■ What you will do
A verbatim restatement of the data, free of pictures, is what you should output.

Saved entries:
□ □ □ □ □

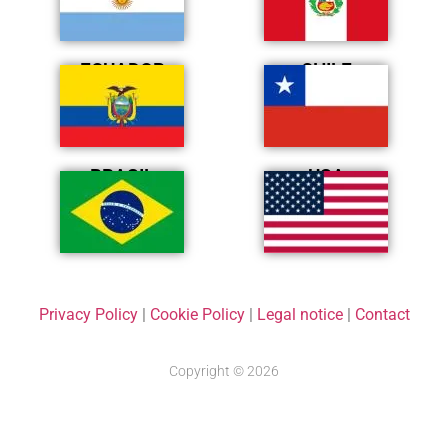
ECUADOR
CHILE
BRASIL
USA
Privacy Policy
|
Cookie Policy
|
Legal notice
|
Contact
Copyright © 2026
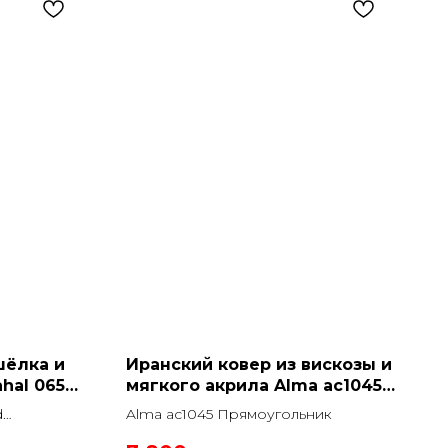
шёлка и
Иранский ковер из вискозы и
hal 0650F
мягкого акрила Alma ac1045
льник
Прямоугольник
d
Alma ac1045 Прямоугольник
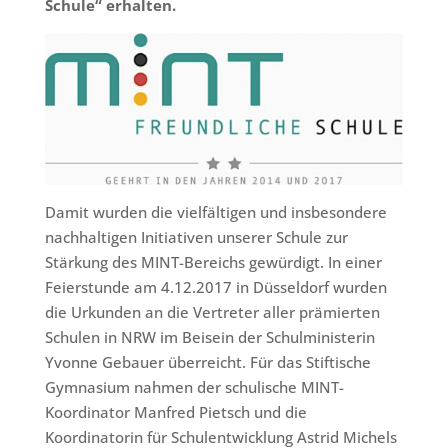
Schule“ erhalten.
Damit wurden die vielfältigen und insbesondere
nachhaltigen Initiativen unserer Schule zur
Stärkung des MINT-Bereichs gewürdigt. In einer
Feierstunde am 4.12.2017 in Düsseldorf wurden
die Urkunden an die Vertreter aller prämierten
Schulen in NRW im Beisein der Schulministerin
Yvonne Gebauer überreicht. Für das Stiftische
Gymnasium nahmen der schulische MINT-
Koordinator Manfred Pietsch und die
Koordinatorin für Schulentwicklung Astrid Michels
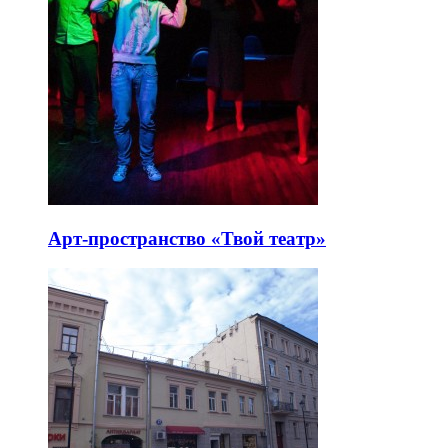
Арт-пространство «Твой театр»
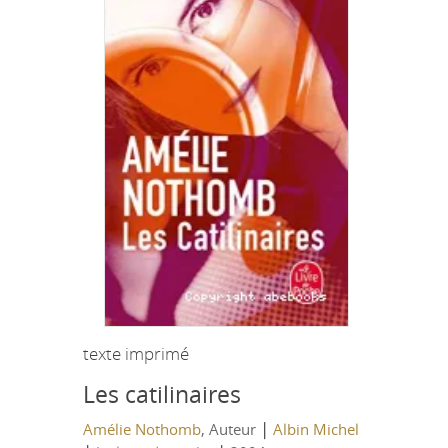
texte imprimé
Les catilinaires
|
Amélie Nothomb
, Auteur
Albin Michel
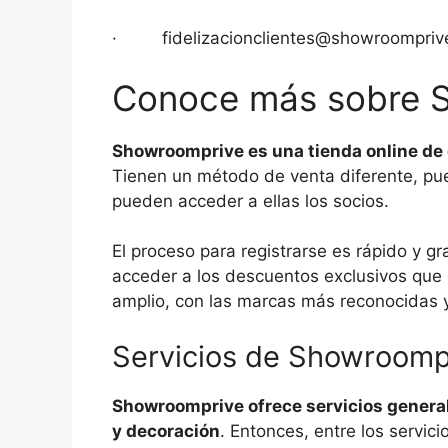
·
fidelizacionclientes@showroompriv
Conoce más sobre 
Showroomprive es una tienda online de 
Tienen un método de venta diferente, pue
pueden acceder a ellas los socios.
El proceso para registrarse es rápido y g
acceder a los descuentos exclusivos que
amplio, con las marcas más reconocidas y
Servicios de Showroomp
Showroomprive ofrece servicios general
y decoración
. Entonces, entre los servic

□ □ □ □ □

■ Task answer
ECUADOR
CHILE
BRASIL
USA
Privacy Policy
|
Cookie Policy
|
Legal notice
|
Contact
Copyright © 2026
шёлка и
Иранский ковер из вискозы и
hal 0650F
мягкого акрила Alma ac1045
льник
Прямоугольник
d
Alma ac1045 Прямоугольник
Schule“ erhalten.
Damit wurden die vielfältigen und insbesondere
nachhaltigen Initiativen unserer Schule zur
Stärkung des MINT-Bereichs gewürdigt. In einer
Feierstunde am 4.12.2017 in Düsseldorf wurden
die Urkunden an die Vertreter aller prämierten
Schulen in NRW im Beisein der Schulministerin
Yvonne Gebauer überreicht. Für das Stiftische
Gymnasium nahmen der schulische MINT-
Koordinator Manfred Pietsch und die
Koordinatorin für Schulentwicklung Astrid Michels
Арт-пространство «Твой театр»
texte imprimé
Les catilinaires
|
Amélie Nothomb
, Auteur
Albin Michel
·
fidelizacionclientes@showroompriv
Conoce más sobre 
Showroomprive es una tienda online de 
Tienen un método de venta diferente, pue
pueden acceder a ellas los socios.
El proceso para registrarse es rápido y g
acceder a los descuentos exclusivos que
amplio, con las marcas más reconocidas y
Servicios de Showroomp
Showroomprive ofrece servicios general
y decoración
. Entonces, entre los servic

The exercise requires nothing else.